I have been trying to install a wifi thermostat. I have it hooked up and programmable works but the wifi part is still messed up. it requires a "C" wire for wifi power, so I set up the "C" wire and it works until the furnace kicks in and then it resets my wireless thermostat signal and I lose wifi connection until I reset the thermostat (in other words it stops working once furnace cuts on to heat house, thus making wifi useless).

I read that the "C" wire can't be sharing any other voltage but my electrician says that shouldn't be true.Curently the "C" wire is connected to a white wire above my furnace, that connection also has another wire hooked into it for my water heater. So what is a fix? Should i just go to home depot, buy a new "C" wire and hook it into a separate power source and run it to my thermostat? is that possible, will I short anything?

I don't have A/C in my house
Thermostat is a Filtrete 3M50
house is steam radiators so I guess that makes my furnace a boiler (gas)

Dirtcrasher
02-10-2012, 05:43 PM
I am not familiar with how your setup is suppose to be wired, I can just share this.

Take for instance a heating/cooling system that runs both. Each system has it's own 24V transformer with C or a common. Most T stats are just a switch, they have no need for 24V to work, just 2 wires (more if cooling from same stat), they work based on temp rise or fall depending on what season your in. They have batteries for a display. That is why there is an RH and RC terminal that are normally combined. You can run 2 transformers by removing the link from RC to RH or the jumper sometimes which is flipped around. The transformers cannot "buck".

If your wifi needs it's own 24V power source then you may need to isolate it and it's outputs I imagine run the stat. Your not low on amperage, all this stuff is low amperage, your back-feeding something.

R or red is hot 24V - for heating RH or cooling RC
C (usually the black wire if not used, sometimes the blue if not a Carrier system as blue is cooling) is common 24V
W or white is for heat.
Y or yellow is for cooling.
G or green is for the fan motor.

Somehow, I'm not sure you have it hooked up right. Regardless of whether you are in cooling (need a fan wire and a wire to run the air handler and condenser) or heating, any additional wire is for common.

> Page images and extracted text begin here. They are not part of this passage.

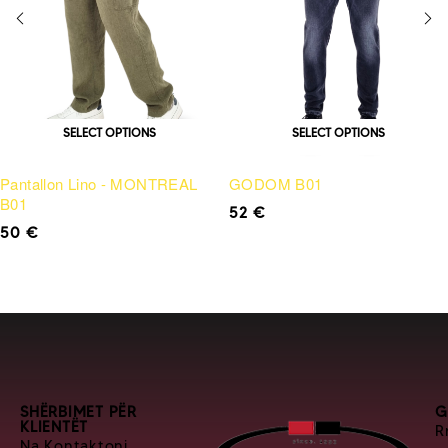
SELECT OPTIONS
SELECT OPTIONS
Pantallon Lino - MONTREAL
GODOM B01
B01
52
€
50
€
SHËRBIMET PËR
G
KLIENTËT
R
Na Kontaktoni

Show me some wiring diagrams, show me the type of stat, one boiler only? or also an air handler for cooling on the same stat?

Thorpe
02-10-2012, 08:45 PM
Agreed with DC...

twitch101
02-11-2012, 12:28 AM
scan the wiring diag and a close up high res picture of your stat wiring.

riverrat
02-11-2012, 01:22 AM
Dirtcrasher is correct. The "c" wire is the common wire from the transformer. The installation instructions for your t-stat state that it must have a dedicated transformer for using the wi-fi. Most likely because rf (radio frequency) can be transmitted through the wires that can interfere with the wi-fi, or the wi-fi is sensitive and cannot have any fluctuation in voltage. Also make sure you are not mixing up the hot and common wires off the transformer. Like dirt said, you could be backfeeding the t-stat.
He stated he didn't have AC dirtcrasher.

Um wait, what kind of water heater do you have? Did they just hook the "c" wire to 110v common? The "c" wire needs to go to the common side of the 24vac transformer, the white wire. Also make sure the transformer is wired correctly to the line voltage. Where is the red wire going to on the boiler? Tell us what boiler you have also.